Listed records Block Start
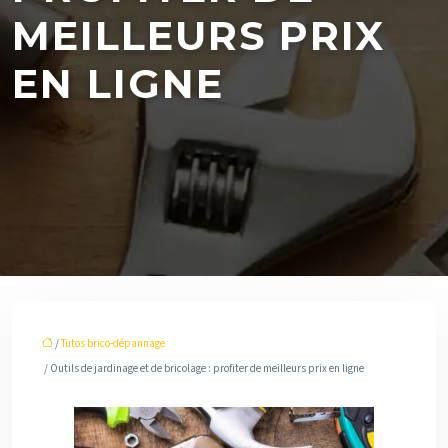
MEILLEURS PRIX
EN LIGNE
/
Tutos brico-dépannage
/ Outils de jardinage et de bricolage : profiter de meilleurs prix en ligne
Listed records Block End
About this task:
Starting from the line that contains "Tutos brico-dépannage", give again every line to the last line of the data, exactly. Include nothing else.

Problem solution:
Tutos brico-dépannage
/ Outils de jardinage et de bricolage : profiter de meilleurs prix en ligne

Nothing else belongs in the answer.